Using genomics to diagnose and control TB

While tuberculous, or TB, is often considered a disease of the past, the reality is that the bacterial infection still has an impact on segments of the population in BC, and more significantly, around the world.

While tuberculous, or TB, is often considered a disease of the past, the reality is that the bacterial infection still has an impact on segments of the population in BC, and more significantly, around the world. A TB infection is diagnosed in a British Columbian once every day and a half — about 250 cases each year — costing the health care system nearly $13 million annually to treat. And while rates of TB have been declining slightly over the last few years, the rates of non-tuberculosis mycobacteria infections (NTMs) are increasing, with almost twice the number of cases diagnosed than TB.

2016 MSFHR Scholar Award recipient, Dr. Jennifer Gardy wants to drive down those numbers.  As an assistant professor in the School of Population and Public Health, Canada Research Chair in Public Health Genomics, and a senior scientist at the BC Centre for Disease Control, she is leading a genomic epidemiology project called “BRIDGE-MTB: Bringing Integrated Data, Genomics, and Evaluation to Mycobacteria and Tuberculosis”.

Gardy’s research program will look at ways to change how TB and NTMs are diagnosed in BC, with broader implications for the treatment of these organisms and understanding their epidemiology — the clusters or outbreaks of disease — to help control their spread. Both TB and NTMs are a threat to the most vulnerable members of society particularly immunocompromised individuals such as seniors, as well as new immigrants.

BRIDGE-MTB is a five-year, province-wide program that expands on previous research conducted by Gardy. BRIDGE-MTB will use whole genome sequencing to diagnose the DNA profile of tuberculosis and NTM bacteria strains. Armed with this information, Gardy and her team will be able to reduce the time it would take to accurately diagnose the disease using traditional lab analyses — currently four to six weeks and up to several months — to a single analysis, available in a matter of days.

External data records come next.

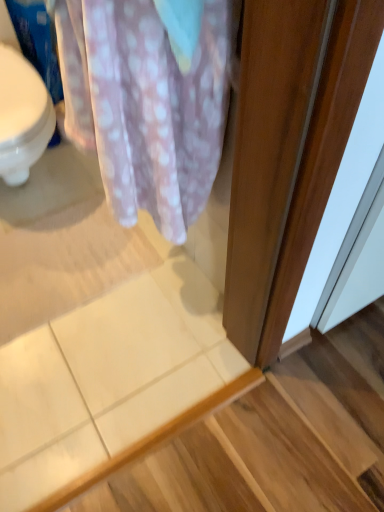 Question: Considering their positions, is white tile at lower left located in front of or behind pink polka dot fabric at upper left?

Choices:
 (A) behind
 (B) front

Answer: (A)

Question: Considering the positions of white tile at lower left and pink polka dot fabric at upper left in the image, is white tile at lower left wider or thinner than pink polka dot fabric at upper left?

Choices:
 (A) thin
 (B) wide

Answer: (B)

Question: From a real-world perspective, relative to pink polka dot fabric at upper left, is white tile at lower left vertically above or below?

Choices:
 (A) below
 (B) above

Answer: (A)

Question: From a real-world perspective, relative to white tile at lower left, is pink polka dot fabric at upper left vertically above or below?

Choices:
 (A) below
 (B) above

Answer: (B)

Question: In terms of size, does pink polka dot fabric at upper left appear bigger or smaller than white tile at lower left?

Choices:
 (A) big
 (B) small

Answer: (A)

Question: Does point (213, 87) appear closer or farther from the camera than point (367, 398)?

Choices:
 (A) closer
 (B) farther

Answer: (A)

Question: From the image's perspective, is pink polka dot fabric at upper left located above or below white tile at lower left?

Choices:
 (A) below
 (B) above

Answer: (B) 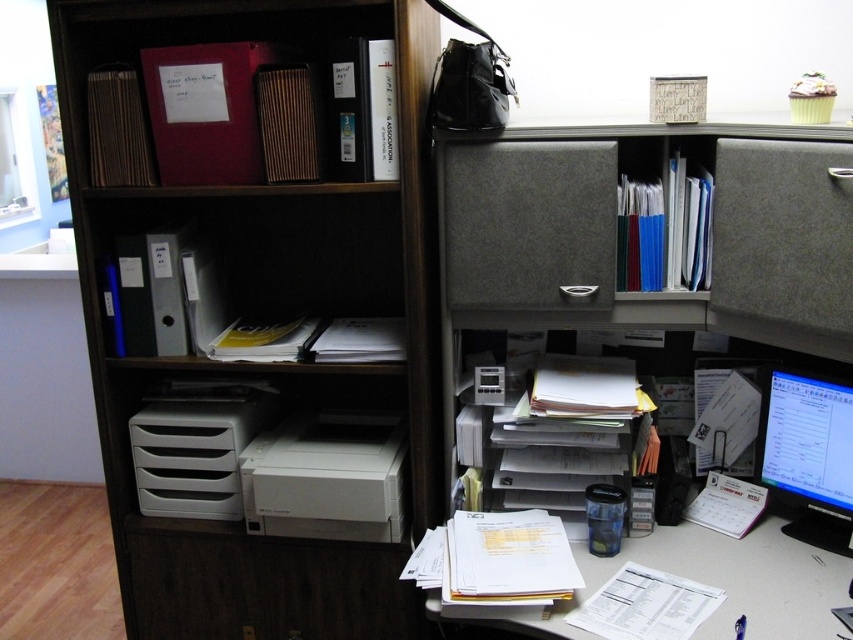 You are organizing the cubicle and need to move the gray fabric drawer at center to make space for a new item. Where is the white matte printer at center in relation to the drawer?

The gray fabric drawer at center is located above the white matte printer at center, so the printer is below the drawer.

You are organizing the office and need to place a new item on the gray fabric bookcase at right. To do this, you must first move an item from the white plastic printer at center. Which object should you move first?

The gray fabric bookcase at right is located above the white plastic printer at center, so you should move the white plastic printer at center first to access the bookcase.

You are organizing the cubicle shelves and need to place a new item that requires a taller space. Between the gray fabric drawer at center and the white matte printer at center, which one has enough vertical space for the item?

The gray fabric drawer at center is taller than the white matte printer at center, so it has enough vertical space for the item.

Genomics also provide valuable information on the type of strain to assist physicians in identifying the most effective antibiotic treatment. A faster and more accurate diagnosis means patients will have access to the right treatment earlier and conceivably, improved outcomes.

Using genomic data to understand how infectious diseases like TB “behave” will also help determine the epidemiology of the diseases identifying where, how and why they are transmitted. Also, whether the strain is part of an outbreak and aid in identifying how to prevent transmission and control outbreaks faster.

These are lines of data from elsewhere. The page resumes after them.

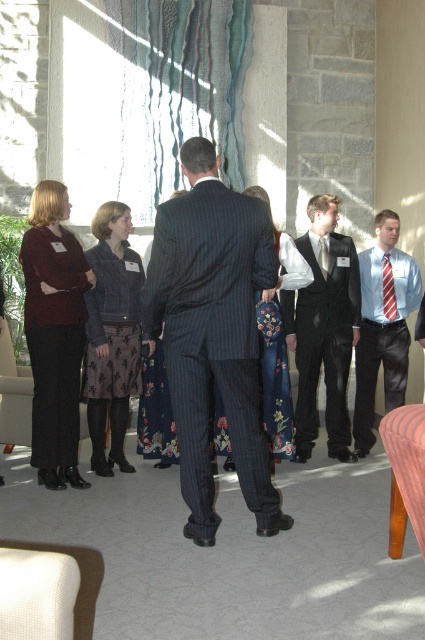 Question: Based on their relative distances, which object is nearer to the red striped tie at right?

Choices:
 (A) red striped tie at center
 (B) light blue shirt with tie at center

Answer: (B)

Question: In this image, where is black pinstripe suit at center located relative to red striped tie at right?

Choices:
 (A) below
 (B) above

Answer: (A)

Question: In this image, where is pinstriped suit at center located relative to red striped tie at center?

Choices:
 (A) left
 (B) right

Answer: (A)

Question: Estimate the real-world distances between objects in this image. Which object is closer to the denim jacket at left?

Choices:
 (A) pinstriped suit at center
 (B) matte burgundy sweater at left
 (C) black pinstripe suit at center

Answer: (B)

Question: Which object is positioned closest to the black pinstripe suit at center?

Choices:
 (A) pinstriped suit at center
 (B) matte burgundy sweater at left
 (C) denim jacket at left
 (D) light blue shirt with tie at center

Answer: (D)

Question: In this image, where is black pinstripe suit at center located relative to light blue shirt with tie at center?

Choices:
 (A) right
 (B) left

Answer: (B) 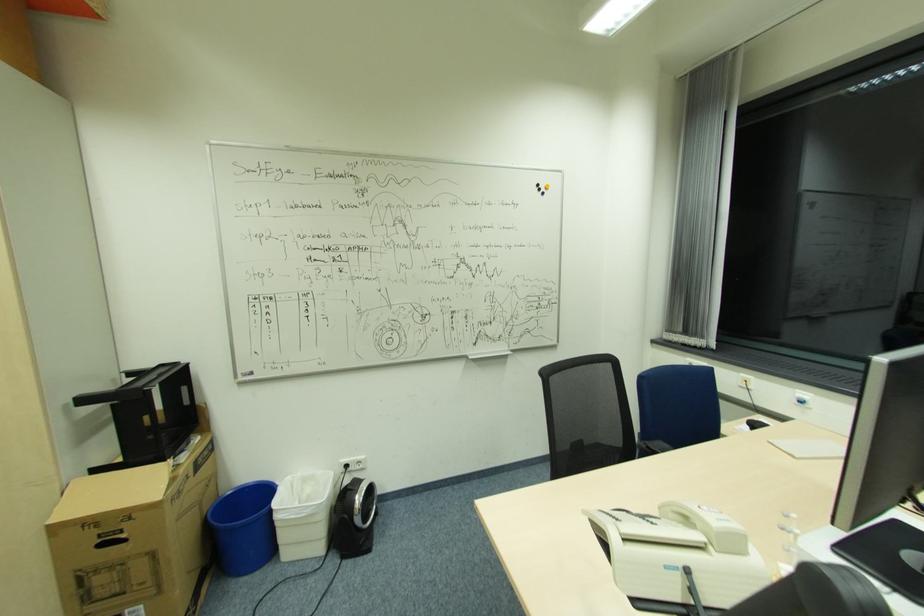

The research conducted by Gardy also has applications for addressing the incidence of TB worldwide, identified by the World Health Organization as rivalling AIDS as a leading cause of death, particularly in the developing world. Gardy has been collaborating with Oxford University and TB labs around the world exchanging data and ideas on using genomics as a tool to diagnose and manage the disease. “It has loads of exciting potential,” says Gardy. “Now the public health agencies in those settings — from Public Health England to here at BCCDC — are saying ‘wow, this is a technology that we can really use to change our clinical practice.’ And it’s happening, so we’re making a real difference in the public health system.”